Delang district is different than many parts of Central Kalimantan. Namely, on the drive in from Nangabulik, you won’t see large-scale oil palm plantations, and the forest appears to be well maintained. This is because the locals are keenly aware of the importance of their land at the headwaters of the Lamandau River. Where the water leaves their land, it flows clear and is abundant with fish. The forest produces enough fruit to both feed them and provide a source of income. Game is still abundant for occasional hunting. In short, the land is healthy, and they want to keep it that way.
To protect the forest, the community has adopted “hukum adat,” or customary law, which prescribes penalties for damages to the environment based on extent. For example, destroying a sacred site or a honey tree carries more weight, and a heavier penalty, than simply clearing an area of forest. The most severe transgressions may result in someone being expelled from the community.
This river in Delang runs clear because it is still surrounded by forest. Photo by Indra Nugraha.
The conservation spirit is largely the result of two local traditional leaders, Repudi Sigun and Silpanus Yamaha. They aggressively educate their neighbors about the importance of community forests, and encourage them to reject mining and oil palm companies that would provide short-term compensation for long-term consequences. In response to their coordinating efforts, nine villages have united to keep the forests intact.
Repudi Sigun, now 64 years old, serves as the chairman of the Delang Alliance of Indigenous Peoples. Several years ago, he traveled to Thailand to study techniques for growing rubber trees. While there, he was impressed by the quality of the forests, and lack of oil palm.
“I didn’t see a single oil palm tree,” he remembers. “At the end of the trip, we met the king of Thailand, and I asked him why. He answered: because in 50 years, he doesn’t want Thailand [to] end up like Somalia—having to become pirates because the environment was destroyed and the land unable to support gardening.”
Like most of Indonesian Borneo, the province of Central Kalimantan is rife with timber and plantation concessions. The area comprising Delang District (circled) is particularly affected by logging, according to Global Forest Watch. Data from the forest monitoring site shows the region lost approximately 125,000 hectares–16 percent–of its tree cover from 2001 through 2012. However, some of this may be due to plantation harvesting as oil palm and wood fiber concessions also occupy the area. Click to enlarge.
That bleak prospect for the future affected Repudi deeply. Upon his return home he began educating his community on what he believed to be a more sustainable future.
His role as a leader in community opposition to oil palm has gained the attention of companies hoping to sway public opinion. For several years, investors have come to him offering increasingly larger benefits if only he would help them establish oil palm in the community.

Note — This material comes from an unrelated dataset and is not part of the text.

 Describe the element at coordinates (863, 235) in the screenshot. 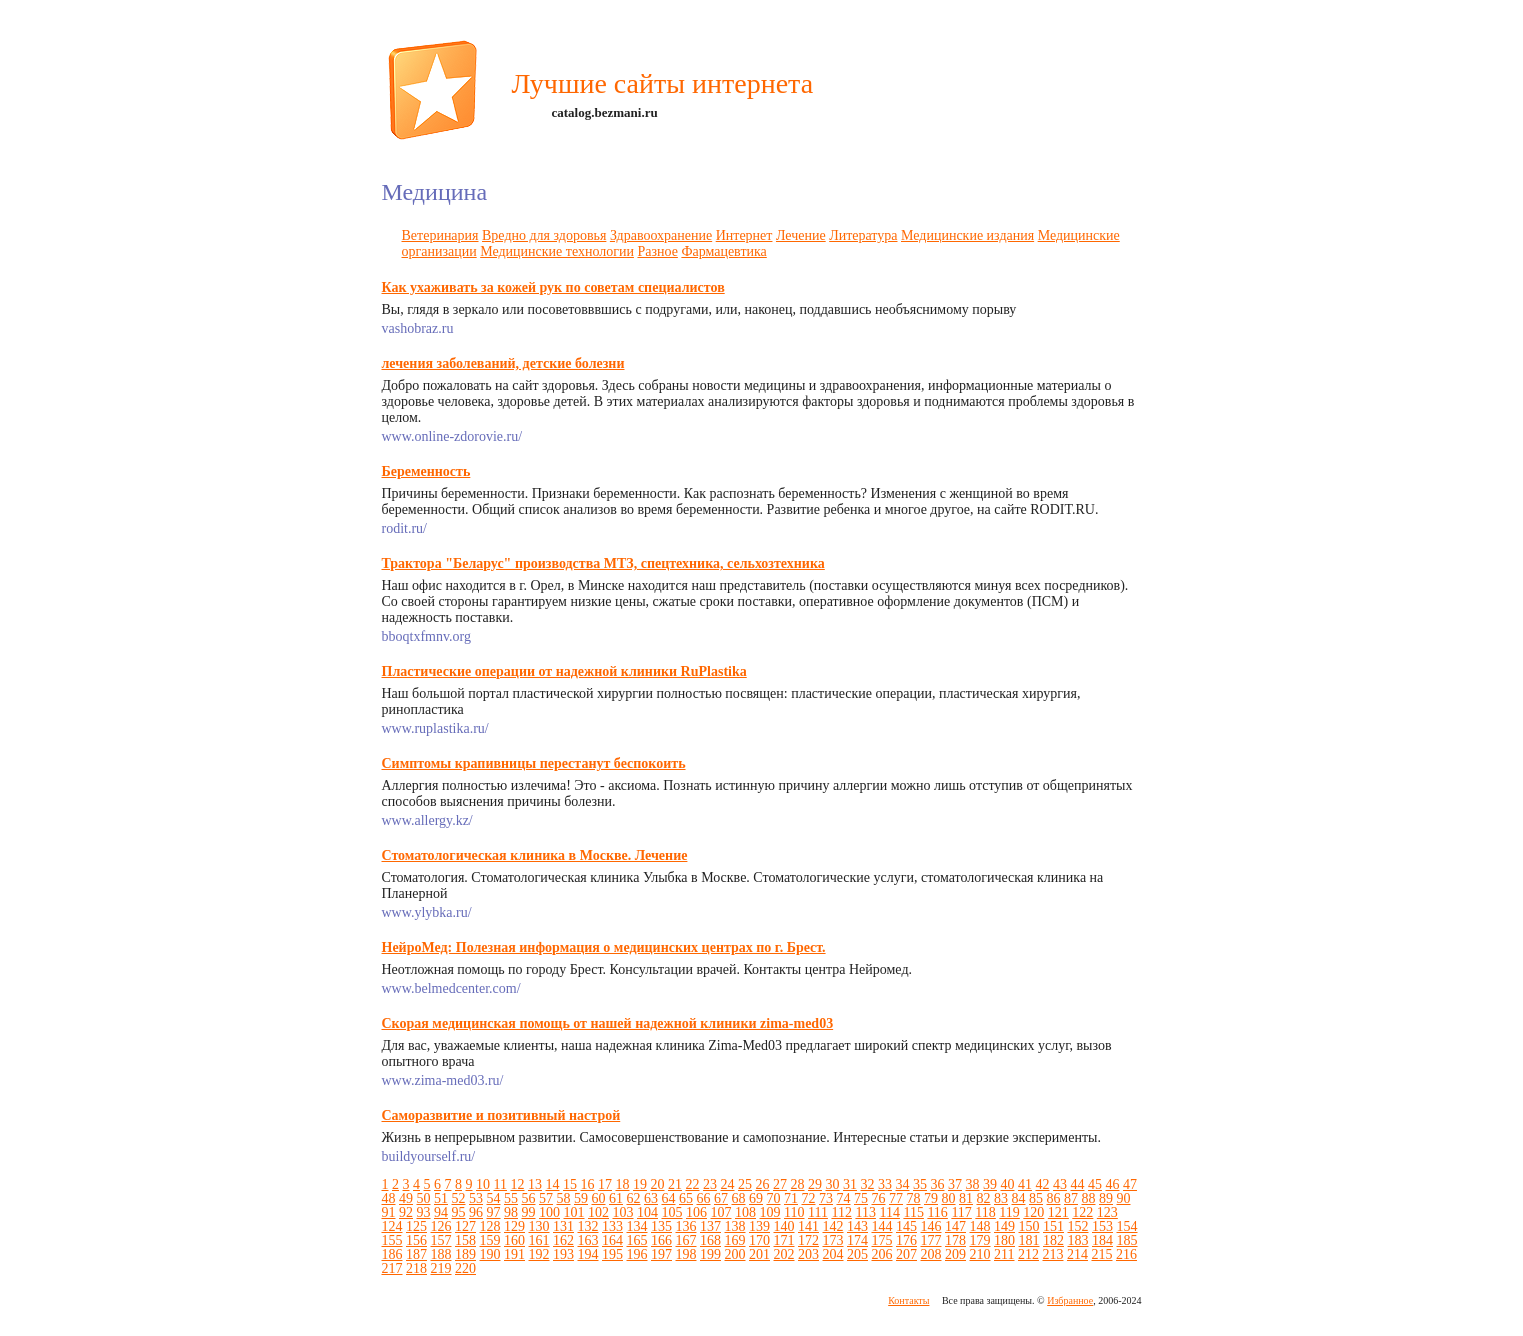

I see `Литература` at that location.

The last offer was 25 million rupiah ($2,060) a month, and a house in Jakarta. “I still refused,” he said.
Failing to sway Repudi, the investors approached his younger counterpart, Silpanus, offering him 15 million rupiah ($1,235) per month and a car. He also refused, saying there is no amount of money that could justify disrupting his community and destroying the future of his grandchildren.
“Our forests are still very good. People can still hunt and farm here. The water is still clear an uncontaminated. It supports our health. If the area becomes oil palm, we will no longer be free. If [we] want to enter the forest, we have to check in first with the company. Soon they will think we are thieves,” Silpanus said.
A local man tends to his cattle. In addition to using natural resources of the forest, communities engage in small-scale agriculture. Photo by Indra Nugraha.
However, despite community opposition, the government of Lamandau Regency recently issued a permit to oil palm company PT Sawit Mandiri Lestari to establish a plantation near the village of Riam Penahan.
To prevent plantation development, the residents of Delang must quickly establish proof that the community forests belong to them. They have begun working with Indonesian Friends of the Earth (Walhi) to create a map of customary use forests, which they hope will provide them with some legal standing.
“Hopefully, once we have the map, there will be no question about who owns the land. Our land should not be disturbed,” Silpanus said. “There is old-growth forest which should not be disturbed. The areas near villages can be used for traditional agriculture, but not oil palm.”